Doctor of Education
Faculty of Education
Park, Eulja, The relationship between recasts and uptake in a Korean EFL communicative classroom context, PhD thesis, Faculty of Education, University of Wollongong, 2007. http://ro.edu.au/theses/47
The role of implicit negative feedback such as recasts is significant in terms of eliciting learners' ability to attend to form in second language learning. This study examines the relationship between the nature of different types of recasts and learner uptake in response to those recasts within Korean college students' dyadic interactions while learning English as a foreign language. The two types of dyadic pairings consisted of NNS learner - NNS learner and NNS teacher - NNS learner. The study explores the differences between recasts provided by the learners and those provided by the teacher in response to their interlocutors' non-target-like utterances. Also, the relationship between those recasts and learner uptake in the two different dyadic interactions is examined.
Eighteen students who enrolled in an English conversation course at a university in South Korea and the researcher as a teacher took part in the study. During regular class time, learners formed pairs and worked on four information gap activities. The collaborative work in all dyads was audio tape-recorded, transcribed and coded for the types of students' uptake following various types of recasts provided by NNS interlocutors in response to different types of partners' non-target-like utterances.
The findings show that NNS interlocutors used and provided three types of recasts: 'Reformulation', 'Repetition followed by Reformulation', and 'Overlap Reformulation' in both teacher - learner (T - L) and learner - learner (L - L) interactions. 'Reformulation' recast type was more frequently used in response to learners' non-target-like forms in both interactional contexts.
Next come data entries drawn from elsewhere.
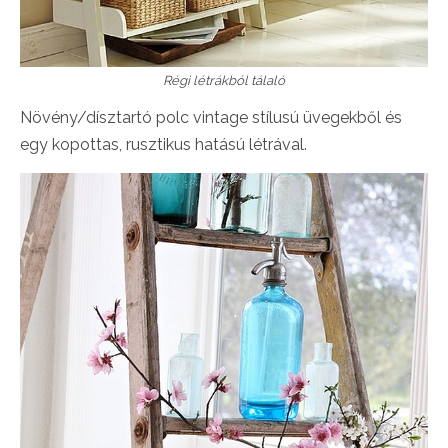
Régi létrákból tálaló
Növény/dísztartó polc vintage stílusú üvegekből és
egy kopottas, rusztikus hatású létrával.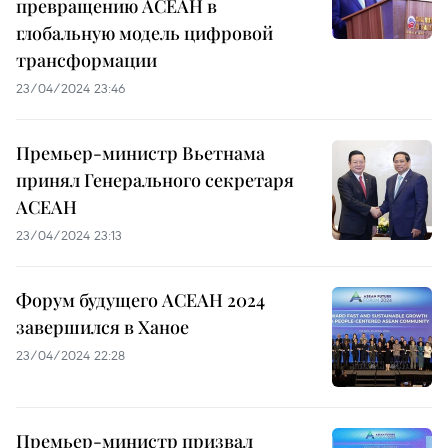
превращению АСЕАН в
глобальную модель цифровой
трансформации
23/04/2024 23:46
Премьер-министр Вьетнама
принял Генерального секретаря
АСЕАН
23/04/2024 23:13
Форум будущего АСЕАН 2024
завершился в Ханое
23/04/2024 22:28
Премьер-министр призвал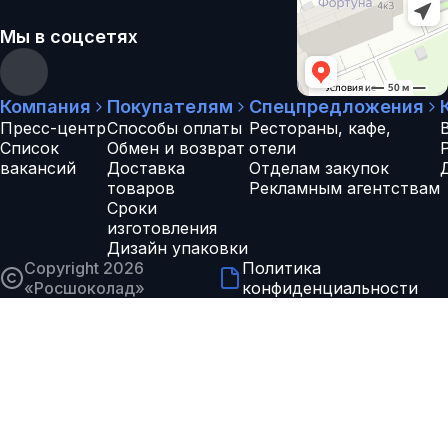
Мы в соцсетях
Компания
Покупателям
Спецпредложения
Пресс-центр
Способы оплаты
Рестораны, кафе,
Список
Обмен и возврат
отели
вакансий
Доставка
Отделам закупок
товаров
Рекламным агентствам
Сроки
изготовления
Дизайн упаковки
Copyright 2026
Политика
«
Росшоколад
»
конфиденциальности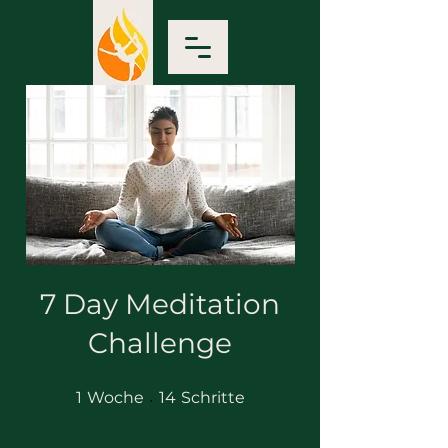
7 Day Meditation
Challenge
1 Woche
14 Schritte
1
Woche
14
Schritte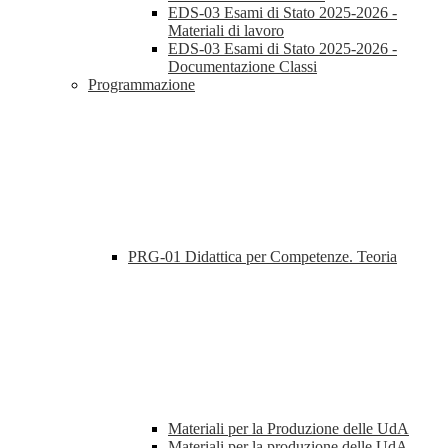
EDS-03 Esami di Stato 2025-2026 -
Materiali di lavoro
EDS-03 Esami di Stato 2025-2026 -
Documentazione Classi
Programmazione
PRG-01 Didattica per Competenze. Teoria
Materiali per la Produzione delle UdA
Materiali per la produzione delle UdA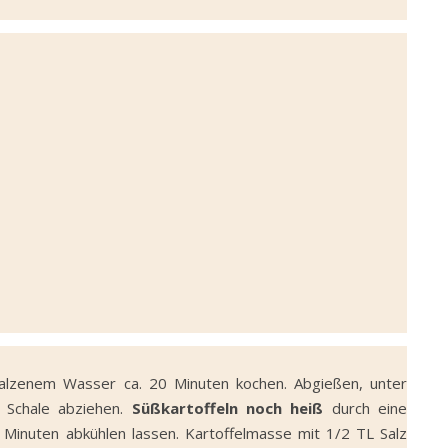
esalzenem Wasser ca. 20 Minuten kochen. Abgießen, unter
 Schale abziehen.
Süßkartoffeln noch heiß
durch eine
 Minuten abkühlen lassen. Kartoffelmasse mit 1/2 TL Salz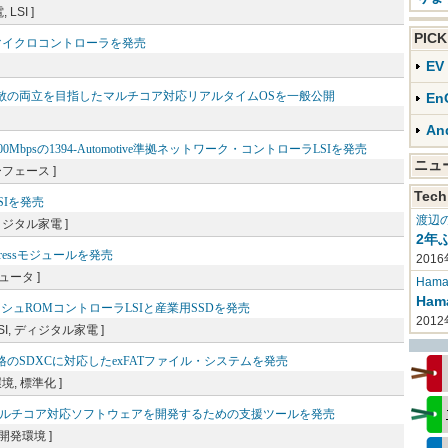
LSI ]
PIC
PICマイクロコントローラを発売
E
分散の両立を目指したマルチコア対応リアルタイムOSを一般公開
En
An
sの1394-Automotive準拠ネットワーク・コントローラLSIを発売
ニ
ーフェース ]
Tech
SIを発売
渡辺
ディジタル家電 ]
2年
Expressモジュールを発売
2016
ュータ ]
Haman
Ha
ッシュROMコントローラLSIと産業用SSDを発売
201
SI, ディジタル家電 ]
のSDXCに対応したexFATファイル・システムを発売
境, 標準化 ]
しながらマルチコア対応ソフトウェアを開発するための支援ツールを発売
 開発環境 ]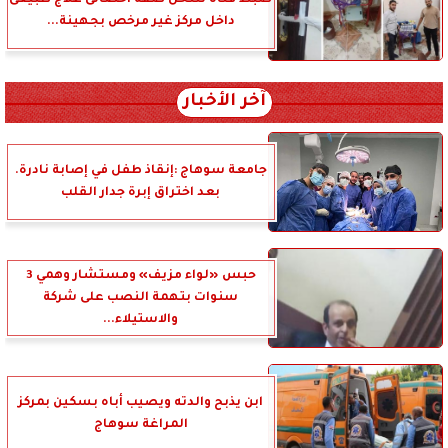
ضبط فتاة تنتحل صفة أخصائى علاج طبيعى
داخل مركز غير مرخص بجهينة...
آخر الأخبار
جامعة سوهاج :إنقاذ طفل في إصابة نادرة.
بعد اختراق إبرة جدار القلب
حبس «لواء مزيف» ومستشار وهمي 3
سنوات بتهمة النصب على شركة
والاستيلاء...
ابن يذبح والدته ويصيب أباه بسكين بمركز
المراغة سوهاج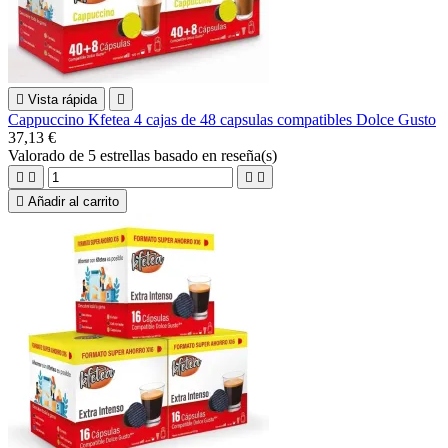

Vista rápida

Cappuccino Kfetea 4 cajas de 48 capsulas compatibles Dolce Gusto
37,13 €
Valorado
de 5 estrellas basado en
reseña(s)





Añadir al carrito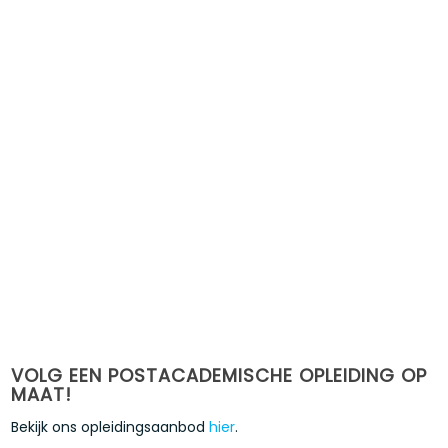
VOLG EEN POSTACADEMISCHE OPLEIDING OP
MAAT!
Bekijk ons opleidingsaanbod
hier
.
Recasts by the teacher and by peer interlocutors were mainly directed to negotiation of morpho-syntactic linguistic features. Unlike their interactions with the teacher, peer interlocutors in L - L interactions reacted with more frequent recasts in response to inaccurate lexical utterances. Learner uptake varied depending on recasts provided by the teacher and by peers and the types of recasts in terms of immediate incorporation. The nature of learner uptake appeared to be influenced by the nature of the recasts according to the frequency, the length and the saliency of recasts.